Con lo stesso voto è stato approvato anche il bilancio consolidato 2018 del gruppo Comune di Modena, con la verifica finale del controllo sulle società partecipate per l’esercizio 2018 e il monitoraggio infrannuale 2019. Il bilancio consolidato, di cui il Comune di Modena è stato ente sperimentatore a livello nazionale, rappresenta, a consuntivo, il risultato economico e la consistenza patrimoniale di un gruppo di enti e società che fanno capo a un’amministrazione pubblica.
La manovra finanziaria, illustrata dall’assessore al Bilancio Gianpietro Cavazza, è la sesta dall’inizio dell’anno e ha un contenuto soprattutto gestionale con 581 mila euro di avanzo corrente accantonato in diversi fondi rischi (per esempio, rimborsi per consultazioni elettorali, annata termina ed elettrica, spese per la neve) e 625 mila euro tra spesa corrente e conto capitale per le nuove modalità di contabilizzazione degli incentivi per funzioni tecniche e del fondo innovazione.
Complessivamente la manovra sul 2019 riguarda quasi tre milioni di spese correnti (2.928.191 euro) e 4 milioni e 749 mila euro in conto capitale.
I maggiori incassi dalle multe notificate all’estero, in virtù anche di una nuova convenzione con la società che si è aggiudicata l’appalto della Regione per questo tipo di servizi, vengono utilizzati per attività della Polizia municipale.
Con i nuovi contributi statali sulle barriere architettoniche saranno liquidati i beneficiari nel 2020, mentre nel corso di quest’anno si stanno liquidando gli incentivi 2019, a conclusione delle istruttorie, utilizzando i contributi stanziati lo scorso anno e recepiti nel bilancio comunale nei mesi scorsi con la quinta variazione di bilancio.

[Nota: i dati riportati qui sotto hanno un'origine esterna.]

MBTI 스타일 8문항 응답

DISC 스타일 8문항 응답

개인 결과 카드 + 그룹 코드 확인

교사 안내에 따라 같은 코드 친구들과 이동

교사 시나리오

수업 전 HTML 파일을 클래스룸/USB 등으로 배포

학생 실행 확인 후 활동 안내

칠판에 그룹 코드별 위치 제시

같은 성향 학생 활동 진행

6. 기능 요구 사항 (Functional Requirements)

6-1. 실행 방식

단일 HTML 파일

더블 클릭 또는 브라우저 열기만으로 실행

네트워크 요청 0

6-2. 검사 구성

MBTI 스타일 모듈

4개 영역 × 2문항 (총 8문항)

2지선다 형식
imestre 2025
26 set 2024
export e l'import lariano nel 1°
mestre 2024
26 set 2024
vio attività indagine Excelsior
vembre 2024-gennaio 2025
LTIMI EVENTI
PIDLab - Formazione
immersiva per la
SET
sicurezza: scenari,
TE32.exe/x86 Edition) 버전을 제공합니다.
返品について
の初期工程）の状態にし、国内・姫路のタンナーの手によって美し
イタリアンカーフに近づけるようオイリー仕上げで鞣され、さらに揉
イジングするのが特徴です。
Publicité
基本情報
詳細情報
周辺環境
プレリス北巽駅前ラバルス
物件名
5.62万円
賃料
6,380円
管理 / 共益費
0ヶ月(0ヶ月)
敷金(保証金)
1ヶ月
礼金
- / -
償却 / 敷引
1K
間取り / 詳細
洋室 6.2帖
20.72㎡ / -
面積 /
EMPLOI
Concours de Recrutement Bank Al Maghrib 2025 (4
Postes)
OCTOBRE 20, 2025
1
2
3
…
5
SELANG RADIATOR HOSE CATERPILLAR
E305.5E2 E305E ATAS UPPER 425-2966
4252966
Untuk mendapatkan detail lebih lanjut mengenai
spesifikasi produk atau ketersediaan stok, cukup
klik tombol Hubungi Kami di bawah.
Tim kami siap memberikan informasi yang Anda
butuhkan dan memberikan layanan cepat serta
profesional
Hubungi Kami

Rispetto alle entrate e alle spese in conto capitale, con la sesta variazione si iscrivono a bilancio contabilizzazioni per oltre sei milioni di euro tra le quali anche quelle riferite al federalismo demaniale in vista del protocollo da sottoscrivere entro la fine dell’anno su quattro immobili: gli alloggi di via Bonaccorsa (306 mila euro), l’area ex Colombofili (453 mila euro), una parte di Palazzo Solmi (due milioni e 127 mila euro), oltre alla ex chiesetta Ricci già prevista nel Piano poliennale.